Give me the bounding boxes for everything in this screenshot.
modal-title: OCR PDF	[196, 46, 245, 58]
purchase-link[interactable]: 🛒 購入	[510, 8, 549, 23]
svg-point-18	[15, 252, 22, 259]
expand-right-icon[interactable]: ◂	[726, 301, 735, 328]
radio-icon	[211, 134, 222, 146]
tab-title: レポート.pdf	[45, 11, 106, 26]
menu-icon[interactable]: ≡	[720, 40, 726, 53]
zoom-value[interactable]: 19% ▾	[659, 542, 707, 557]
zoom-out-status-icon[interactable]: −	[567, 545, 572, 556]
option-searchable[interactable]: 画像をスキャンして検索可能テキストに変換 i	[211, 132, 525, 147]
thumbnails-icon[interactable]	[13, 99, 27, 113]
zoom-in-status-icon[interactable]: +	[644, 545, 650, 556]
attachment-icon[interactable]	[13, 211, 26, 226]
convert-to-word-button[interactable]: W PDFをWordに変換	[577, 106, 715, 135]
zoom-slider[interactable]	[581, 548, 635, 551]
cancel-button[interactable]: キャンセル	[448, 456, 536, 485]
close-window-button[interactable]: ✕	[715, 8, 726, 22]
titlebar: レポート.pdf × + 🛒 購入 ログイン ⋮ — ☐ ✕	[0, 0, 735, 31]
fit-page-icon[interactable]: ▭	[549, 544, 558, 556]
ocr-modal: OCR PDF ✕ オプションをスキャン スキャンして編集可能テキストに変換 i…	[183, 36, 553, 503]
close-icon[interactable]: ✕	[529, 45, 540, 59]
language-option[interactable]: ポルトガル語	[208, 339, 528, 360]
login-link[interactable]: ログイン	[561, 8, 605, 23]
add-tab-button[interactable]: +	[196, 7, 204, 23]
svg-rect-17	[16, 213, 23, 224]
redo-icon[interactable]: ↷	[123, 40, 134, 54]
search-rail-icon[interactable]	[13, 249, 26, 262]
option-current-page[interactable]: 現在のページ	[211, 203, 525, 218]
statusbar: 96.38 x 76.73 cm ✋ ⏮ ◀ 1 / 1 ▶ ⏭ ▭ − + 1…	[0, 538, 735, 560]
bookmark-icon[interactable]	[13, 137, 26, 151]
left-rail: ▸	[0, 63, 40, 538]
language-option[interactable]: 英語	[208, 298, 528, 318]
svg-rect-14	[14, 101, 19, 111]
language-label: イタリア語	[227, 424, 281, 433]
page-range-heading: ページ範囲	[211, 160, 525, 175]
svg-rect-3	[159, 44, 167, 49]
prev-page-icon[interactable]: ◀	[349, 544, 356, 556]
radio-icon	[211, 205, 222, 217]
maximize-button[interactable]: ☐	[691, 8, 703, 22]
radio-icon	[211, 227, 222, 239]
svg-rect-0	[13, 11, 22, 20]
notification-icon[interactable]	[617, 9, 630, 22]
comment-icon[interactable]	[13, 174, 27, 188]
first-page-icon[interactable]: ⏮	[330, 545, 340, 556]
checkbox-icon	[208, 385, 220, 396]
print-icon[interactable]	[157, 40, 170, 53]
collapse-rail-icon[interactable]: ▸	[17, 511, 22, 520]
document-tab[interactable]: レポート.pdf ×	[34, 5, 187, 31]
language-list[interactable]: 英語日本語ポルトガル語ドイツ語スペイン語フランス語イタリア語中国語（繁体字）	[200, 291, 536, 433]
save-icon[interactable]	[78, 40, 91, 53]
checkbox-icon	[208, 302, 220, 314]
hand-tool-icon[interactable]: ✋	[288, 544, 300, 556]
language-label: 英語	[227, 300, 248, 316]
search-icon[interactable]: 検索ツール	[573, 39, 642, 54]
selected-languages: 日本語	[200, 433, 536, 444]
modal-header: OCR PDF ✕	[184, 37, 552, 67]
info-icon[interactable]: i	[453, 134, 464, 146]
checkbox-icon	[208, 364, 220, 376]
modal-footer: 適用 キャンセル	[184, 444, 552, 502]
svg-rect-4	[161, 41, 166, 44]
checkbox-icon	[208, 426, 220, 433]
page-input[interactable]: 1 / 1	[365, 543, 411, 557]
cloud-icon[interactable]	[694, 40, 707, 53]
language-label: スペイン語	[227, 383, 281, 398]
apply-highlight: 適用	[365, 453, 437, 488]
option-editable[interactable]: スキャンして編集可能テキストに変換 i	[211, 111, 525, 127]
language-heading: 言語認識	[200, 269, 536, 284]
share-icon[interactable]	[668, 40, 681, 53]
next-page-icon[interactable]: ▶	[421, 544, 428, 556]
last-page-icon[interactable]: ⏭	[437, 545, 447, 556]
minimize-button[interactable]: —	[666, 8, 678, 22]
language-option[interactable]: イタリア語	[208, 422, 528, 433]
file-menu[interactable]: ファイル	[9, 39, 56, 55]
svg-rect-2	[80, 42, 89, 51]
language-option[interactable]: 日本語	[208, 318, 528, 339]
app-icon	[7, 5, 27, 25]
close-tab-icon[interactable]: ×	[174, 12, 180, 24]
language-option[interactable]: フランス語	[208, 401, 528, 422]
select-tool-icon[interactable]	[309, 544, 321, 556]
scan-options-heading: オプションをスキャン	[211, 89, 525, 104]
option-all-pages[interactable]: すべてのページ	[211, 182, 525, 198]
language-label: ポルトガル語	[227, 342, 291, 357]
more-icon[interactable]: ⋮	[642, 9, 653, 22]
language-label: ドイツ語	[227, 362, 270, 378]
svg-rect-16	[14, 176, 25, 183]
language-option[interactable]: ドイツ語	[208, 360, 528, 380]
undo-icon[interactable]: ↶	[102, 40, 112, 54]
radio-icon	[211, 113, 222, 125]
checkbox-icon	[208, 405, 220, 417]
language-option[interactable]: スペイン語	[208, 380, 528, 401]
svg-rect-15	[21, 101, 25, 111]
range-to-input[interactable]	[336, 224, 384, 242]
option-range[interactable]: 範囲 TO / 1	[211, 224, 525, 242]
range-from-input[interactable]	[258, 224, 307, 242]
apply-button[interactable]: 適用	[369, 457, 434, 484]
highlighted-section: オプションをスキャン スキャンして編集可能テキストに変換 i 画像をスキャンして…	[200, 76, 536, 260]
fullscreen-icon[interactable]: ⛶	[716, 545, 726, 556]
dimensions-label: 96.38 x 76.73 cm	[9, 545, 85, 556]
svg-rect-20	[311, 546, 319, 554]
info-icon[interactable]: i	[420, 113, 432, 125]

========

## What is needed
Return every line in the records that includes the string "heading".

## Solved problem
page-range-heading: ページ範囲	[211, 160, 525, 175]
language-heading: 言語認識	[200, 269, 536, 284]
scan-options-heading: オプションをスキャン	[211, 89, 525, 104]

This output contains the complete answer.